## Your instructions
Give back all the data exactly as it was written.

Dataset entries
+---+
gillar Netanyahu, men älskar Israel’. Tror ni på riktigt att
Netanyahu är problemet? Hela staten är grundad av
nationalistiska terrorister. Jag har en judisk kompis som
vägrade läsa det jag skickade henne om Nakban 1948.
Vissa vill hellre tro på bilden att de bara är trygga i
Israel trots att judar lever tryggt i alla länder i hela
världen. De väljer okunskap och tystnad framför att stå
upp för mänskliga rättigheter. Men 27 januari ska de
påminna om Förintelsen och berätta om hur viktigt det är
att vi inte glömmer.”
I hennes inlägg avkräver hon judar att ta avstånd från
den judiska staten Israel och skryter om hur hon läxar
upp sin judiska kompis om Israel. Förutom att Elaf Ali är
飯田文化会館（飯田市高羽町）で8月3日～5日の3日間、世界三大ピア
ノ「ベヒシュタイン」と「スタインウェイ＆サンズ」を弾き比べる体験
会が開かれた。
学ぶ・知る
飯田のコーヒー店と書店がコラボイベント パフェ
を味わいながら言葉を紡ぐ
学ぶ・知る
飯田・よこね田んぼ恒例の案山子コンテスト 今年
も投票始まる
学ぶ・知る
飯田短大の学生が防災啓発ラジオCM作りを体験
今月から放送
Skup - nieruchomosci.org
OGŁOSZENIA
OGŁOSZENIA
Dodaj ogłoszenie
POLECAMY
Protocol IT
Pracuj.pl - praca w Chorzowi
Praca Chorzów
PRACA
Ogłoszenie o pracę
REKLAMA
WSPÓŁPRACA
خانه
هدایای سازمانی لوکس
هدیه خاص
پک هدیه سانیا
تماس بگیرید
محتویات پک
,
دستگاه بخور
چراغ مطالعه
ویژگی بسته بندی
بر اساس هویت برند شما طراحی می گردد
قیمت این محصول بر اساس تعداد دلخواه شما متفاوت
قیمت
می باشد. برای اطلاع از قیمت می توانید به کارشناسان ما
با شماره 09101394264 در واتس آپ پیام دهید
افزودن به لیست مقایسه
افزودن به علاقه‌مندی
+---+
## Reply
gillar Netanyahu, men älskar Israel’. Tror ni på riktigt att
Netanyahu är problemet? Hela staten är grundad av
nationalistiska terrorister. Jag har en judisk kompis som
vägrade läsa det jag skickade henne om Nakban 1948.
Vissa vill hellre tro på bilden att de bara är trygga i
Israel trots att judar lever tryggt i alla länder i hela
världen. De väljer okunskap och tystnad framför att stå
upp för mänskliga rättigheter. Men 27 januari ska de
påminna om Förintelsen och berätta om hur viktigt det är
att vi inte glömmer.”
I hennes inlägg avkräver hon judar att ta avstånd från
den judiska staten Israel och skryter om hur hon läxar
upp sin judiska kompis om Israel. Förutom att Elaf Ali är
飯田文化会館（飯田市高羽町）で8月3日～5日の3日間、世界三大ピア
ノ「ベヒシュタイン」と「スタインウェイ＆サンズ」を弾き比べる体験
会が開かれた。
学ぶ・知る
飯田のコーヒー店と書店がコラボイベント パフェ
を味わいながら言葉を紡ぐ
学ぶ・知る
飯田・よこね田んぼ恒例の案山子コンテスト 今年
も投票始まる
学ぶ・知る
飯田短大の学生が防災啓発ラジオCM作りを体験
今月から放送
Skup - nieruchomosci.org
OGŁOSZENIA
OGŁOSZENIA
Dodaj ogłoszenie
POLECAMY
Protocol IT
Pracuj.pl - praca w Chorzowi
Praca Chorzów
PRACA
Ogłoszenie o pracę
REKLAMA
WSPÓŁPRACA
خانه
هدایای سازمانی لوکس
هدیه خاص
پک هدیه سانیا
تماس بگیرید
محتویات پک
,
دستگاه بخور
چراغ مطالعه
ویژگی بسته بندی
بر اساس هویت برند شما طراحی می گردد
قیمت این محصول بر اساس تعداد دلخواه شما متفاوت
قیمت
می باشد. برای اطلاع از قیمت می توانید به کارشناسان ما
با شماره 09101394264 در واتس آپ پیام دهید
افزودن به لیست مقایسه
افزودن به علاقه‌مندی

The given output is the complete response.